Créer un site multilingue demande du temps et de l’énergie. Dans notre petit pays, entreprises et organisations ne peuvent pourtant s’en passer si elles ont des visées sur l’entièreté du territoire. Hélas, beaucoup essaient de s’acquitter de cette obligation à moindre coût, avec un résultat souvent désastreux.  If you pay peanuts, you get monkeys, dit un adage anglo-saxon: « si vous payez des cacahuètes, vous emploierez des singes ». En clair, la qualité a un prix. Pourtant, de nombreuses entreprises tentent encore de réduire leurs coûts en commandant des traductions au rabais. Un exemple récent m’a particulièrement interpellé: celui de Custo, la fédération des entreprises actives dans le Custom Publishing.

Vous avez dit « Custom Publishing »?

Un petit mot d’explication pour les lecteurs de ce site qui ne seraient pas familiers de l’univers merveilleux du marketing et de la communication. Le custom publishing est l’activité qui consiste à publier du contenu pour le compte d’un donneur d’ordre, contenu généralement estampillé à la marque de ce donneur d’ordre. Cette activité regroupe principalement la réalisation de magazines d’entreprise destinés au personnel ou aux clients et prospects, mais, digitalisation oblige, elle concerne aussi la création de newsletters, l’animation de blogs, et cetera.

Qualité et sérieux

En principe, les spécialistes de ce secteur sont extrêmement pointilleux sur la qualité de leur travail. Pour en avoir parmi mes clients, je sais qu’ils portent énormément d’attention à l’exactitude des contenus qu’ils livrent à leurs clients, à l’orthographe irréprochable des textes, à l’absence de coquilles, au soin apporté à la mise en page, mais aussi à la qualité des traductions qu’ils fournissent. La plupart des magazines sont en effet publiés en deux, voire en trois langues. Certains custom publishers vont même jusqu’à s’assurer que la répartition des rédacteurs par rôle linguistique est identique à la répartition de leur lectorat, de sorte que suffisamment de textes soient rédigés par un native speaker.

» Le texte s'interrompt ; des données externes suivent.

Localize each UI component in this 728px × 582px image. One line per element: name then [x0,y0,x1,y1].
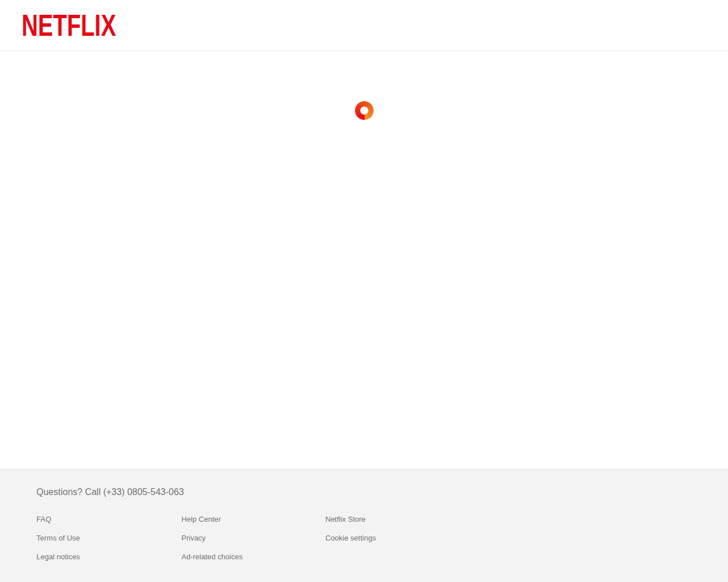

Les cordonniers les plus mal chaussés

Malheureusement, l’organisation qui regroupe ces entreprises ne semble pas partager leur souci de perfection. Rédigé à l’origine en Néerlandais, leur site internet a manifestement été traduit à la va-vite par un traducteur peu expérimenté. Voici donc ce que donne leur page d’accueil:

Le portal du Content Marketing

La fédération Custo réunit les bureaux du Content belges principaux avec le objectif commun: donnez au Content Marketing la place qu’elle mérite en tant que outil de marketing complet, créatif et professionnel. De leur expérience dans l’édition les membres Custo connaissent mieux que quiconque comment on peut créer du contenu pertinent et attrayant.
Lorque nous avançons avec notre temps. Nous sommes passés de créateurs de magazine aux créateurs de contenu.
Dans le secteur du Content Marketing différents outils sont utilisés tels que des applications, e-zines, magazines, vidéos, sites Web … au but de faire passer le message. Un tas de possibilités mais le plus important c’est de retenir que l’outil est secondaire par rapport à son contenu. L’accent est mis sur raconter votre histoire ou si vous êtes une entreprise, une marque, un gouvernement ou organisation. Prêt à faire le grand saut? Ensuite, choisissez votre propre stratégie de marketing de contenu avec le label de qualité Custo. Vous pouvez être sûr qu’il est fait par des professionnels qualifiés, selon les règles de l’art.

J’ai mis en rouge les fautes de grammaire et d’orthographe les plus évidentes, mais j’aurais pu tout aussi bien rougir l’ensemble de ce paragraphe. Evidemment, c’est d’autant plus piquant que le texte parle de création de contenu « par des professionnels de qualité » et « selon les règles de l’art ».

Quelles conséquences?

Je vous avoue que ce qui me laisse le plus perplexe n’est pas ce morceau de bravoure littéraire, mais bien l’apathie des membres de l’association en question. Comment un custom publisher digne de ce nom peut-il accepter de voir ainsi sa réputation mise en danger par la piètre qualité de la vitrine web de  l’association censée le représenter ? Cette chronique est donc aussi une bouteille à la mer. Sa diffusion, que j’espère aussi large que possible, va-t-elle pousser Custo ou ses affiliés à réagir? Je ne manquerai pas, chers lecteurs, de vous tenir au courant.